Yesterday the CFPB released a final rule that will impose a variety of consumer protection requirements on prepaid products, such as requiring specified disclosures before product purchase and compelling financial institutions to limit consumer losses for lost or stolen cards. The CFPB had previously released a proposed rule, which we discussed here, and the final rule leaves unchanged many of those proposals. In announcing the rule, CFPB Director Richard Cordray acknowledged that many prepaid companies already offer some of these protections but argued that uniform requirements are necessary to ensure equal treatment and minimize consumer harm across the board.

The rule covers traditional prepaid products like general purpose reloadable cards, as well as mobile wallets, person-to-person payment products, electronic prepaid accounts, payroll cards, and certain federal, state and local government benefit cards. The rule itself is 1,689 pages and responds to the 65,000 comments received on the proposed rule. Highlights include the “Know Before You Owe” disclosures, general consumer protections that mirror those imposed under the Electronic Fund Transfer Act for checking account consumers, and credit-like protections when prepaid issuers extend credit to cover transactions that prepaid products would not fully cover.

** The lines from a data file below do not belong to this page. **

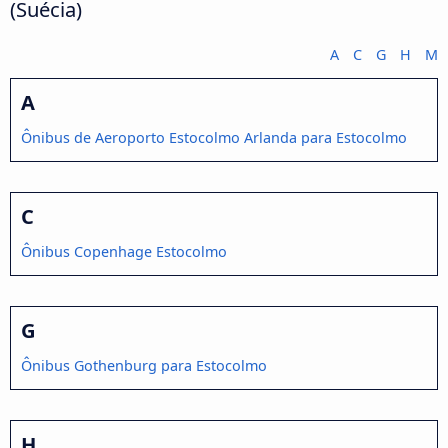
(Suécia)
A
C
G
H
M
A
Ônibus de Aeroporto Estocolmo Arlanda para Estocolmo
C
Ônibus Copenhage Estocolmo
G
Ônibus Gothenburg para Estocolmo
H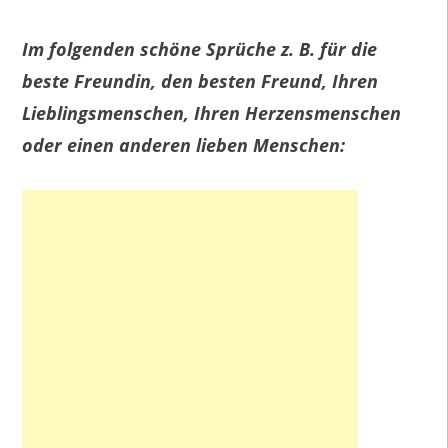
Im folgenden schöne Sprüche z. B. für die
beste Freundin, den besten Freund, Ihren
Lieblingsmenschen, Ihren Herzensmenschen
oder einen anderen lieben Menschen: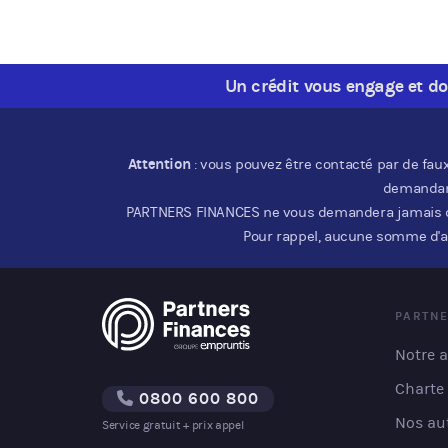
Un crédit vous engage et d
Attention
: vous pouvez être contacté par de fau
demandant
PARTNERS FINANCES ne vous demandera jamais de ve
Pour rappel, aucune somme d'a
PARTNE
Notre a
Charte
0800 600 800
Nos au
Service gratuit + prix appel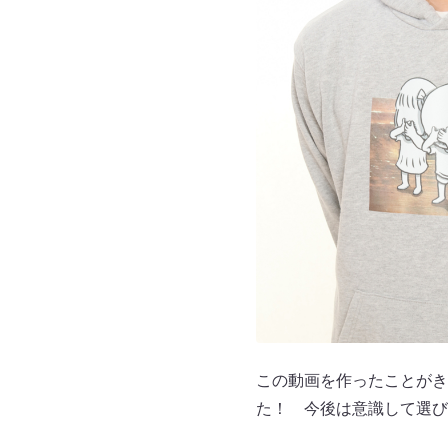
この動画を作ったことがき
た！ 今後は意識して選び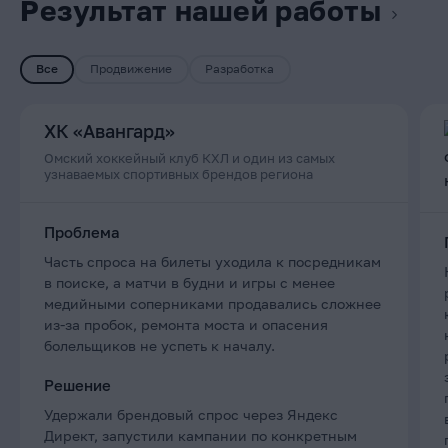
Результат нашей работы
Все
Продвижение
Разработка
ХК «Авангард»
Омский хоккейный клуб КХЛ и один из самых
узнаваемых спортивных брендов региона
Проблема
Часть спроса на билеты уходила к посредникам
в поиске, а матчи в будни и игры с менее
медийными соперниками продавались сложнее
из-за пробок, ремонта моста и опасения
болельщиков не успеть к началу.
Решение
Удержали брендовый спрос через Яндекс
Директ, запустили кампании по конкретным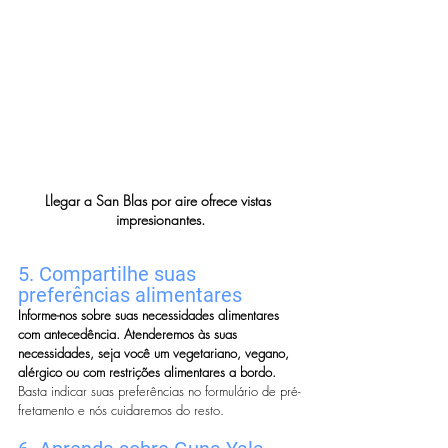
Llegar a San Blas por aire ofrece vistas 
impresionantes.
5. Compartilhe suas 
preferências alimentares
Informe-nos sobre suas necessidades alimentares 
com antecedência.
Atenderemos às suas 
necessidades, seja você um vegetariano, vegano, 
alérgico ou com restrições alimentares a bordo.
Basta indicar suas preferências no formulário de pré-
fretamento e nós cuidaremos do resto.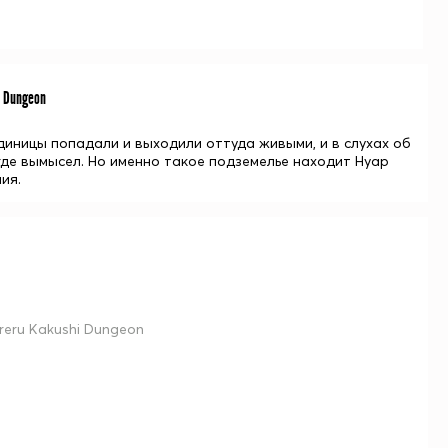
 Dungeon
иницы попадали и выходили оттуда живыми, и в слухах об
 где вымысел. Но именно такое подземелье находит Нуар
ия.
reru Kakushi Dungeon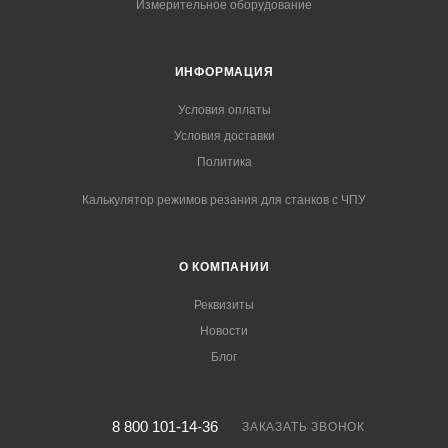
Измерительное оборудование
ИНФОРМАЦИЯ
Условия оплаты
Условия доставки
Политика
Калькулятор режимов резания для станков с ЧПУ
О КОМПАНИИ
Реквизиты
Новости
Блог
8 800 101-14-36
ЗАКАЗАТЬ ЗВОНОК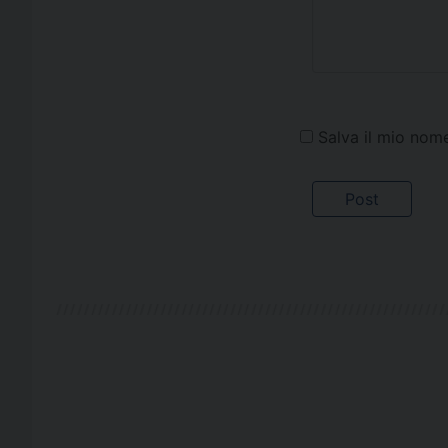
Salva il mio nom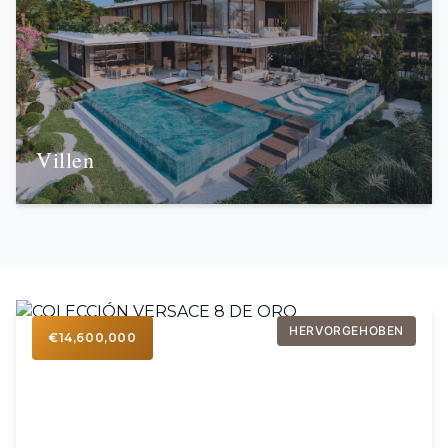
Villen
HERVORGEHOBEN
€14,600,000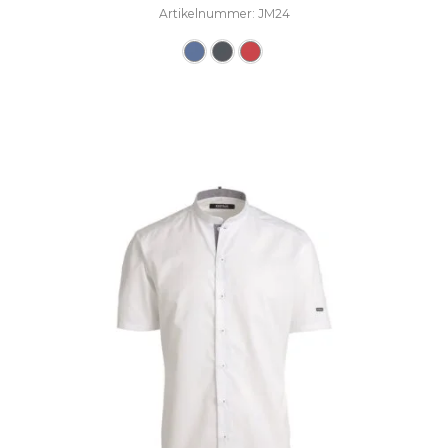
Artikelnummer: JM24
Dieses Produkt weist mehre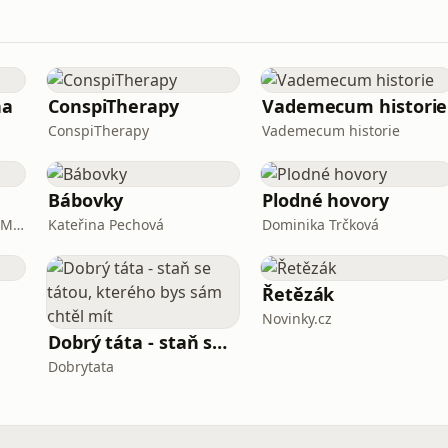
na
ConspiTherapy
Vademecum historie
ConspiTherapy
Vademecum historie
Bábovky
Plodné hovory
Michaela Pavlík a Dušan Majer
Kateřina Pechová
Dominika Trčková
Řetězák
Novinky.cz
Dobrý táta - staň se tátou, kterého bys sám chtěl mít
Dobrytata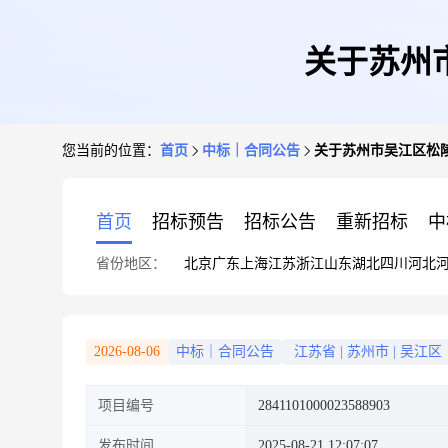
关于苏州
您当前的位置：
首页
中标｜合同公告
关于苏州市吴江区松
首页
招标预告
招标公告
重新招标
中
省份地区：
北京
广东
上海
江苏
浙江
山东
湖北
四川
河北
2026-08-06
中标｜合同公告
江苏省
|
苏州市
|
吴江区
项目编号
2841101000023588903
发布时间
2025-08-21 12:07:07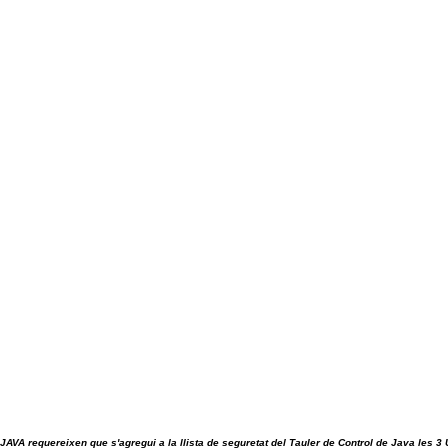
 JAVA requereixen que s'agregui a la llista de seguretat del Tauler de Control de Java les 3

“Know Before You Owe” Disclosures

The final rule requires two forms of disclosures: (1) a short form disclosure provided before a consumer acquires a prepaid account that includes information about periodic fees, per purchase fees, ATM withdrawal fees, cash reload fees, and balance inquiry fees, amongst others; and (2) a long form disclosure that includes a comprehensive list of fees and other information associated with the account. The CFPB provided examples of each disclosure type, which are available here.

Additionally, the rule requires prepaid account issuers to post on their websites prepaid account agreements that are offered to the general public to facilitate comparison shopping. Issuers must also submit all of their prepaid account agreements, including those not publicly posted, to the Bureau.

Prepaid Protections

The final rule requires issuers to provide a number of consumer protections similar to those imposed under the Electronic Fund Transfer Act and Regulation E, such as:

  • Access to account information. Rather than require periodic statements as required under Regulation E for checking accounts, the final rule permits institutions to make available to consumers certain methods of accessing information about their prepaid accounts, such as free by telephone, online, or in writing upon request. Financial institutions are also required to provide summary totals of fees assessed to the consumer on a monthly and annual basis.
  • Limited liability and error resolution. The final rule extends Regulation E’s protections related to limited liability and error resolution to prepaid accounts. As to limited liability, the rule limits a consumer’s responsibility for unauthorized changes to $50 so long as the consumer promptly notifies the financial institution of potentially fraudulent conduct. As to error resolution, the rule requires financial institutions to promptly investigate and resolve incidents, including by restoring missing funds and provisionally crediting the disputed amount while it finishes its investigation. The requirements generally apply regardless of whether the financial institution has successfully identified and verified the consumer holding the account, except that financial institutions are not required to provisionally credit disputed amounts until the consumer’s identity has been verified.
Credit Protections

The final rule also revises Regulations E and Z to regulate how prepaid accounts offer overdraft credit features.

  • Separate accounts. For so called “hybrid prepaid-credit card” accounts where the consumer can access both a prepaid account and an overdraft credit feature, the issuer must treat the credit features as distinct from the asset account. The issuer cannot allow a negative balance directly on the prepaid account except for specified limited circumstances (e.g., where the credit is incidental and de minimis and the issuer does not charge credit-related fees).
  • Ability to pay. The rule requires prepaid companies to consider the consumer’s ability to pay the balance before opening a separate credit account linked to the consumer’s prepaid account. Issuers must also wait at least 30 days after a prepaid account is registered before soliciting a consumer to link a covered credit feature to the prepaid account.
  • Limitations on fees. The rule also extends certain protections under Regulation Z related to fee restrictions, such as limits on fees charged in the first year after account opening and limits on penalty fees. For example, total fees for credit features cannot exceed 25 percent of the credit limit during the first year a credit account is open. Moreover, issuers are only permitted to raise interest rates on existing balances if a cardholder misses back-to-back payments and, for new purchases, must provide at least 45 days advance notice of the change in interest rate and allow the consumer to close their account during that time.
*** The new rule generally becomes effective October 1, 2017 and financial institutions are not required to pull and replace prepaid account packaging materials prior to that date to comply with disclosure requirements. Moreover, issuers are not required to submit prepaid account agreements to the Bureau until October 1, 2018.

We expect that the Bureau will issue additional materials to facilitate compliance with the prepaid rule in the coming months and will continue to monitor and post about developments here.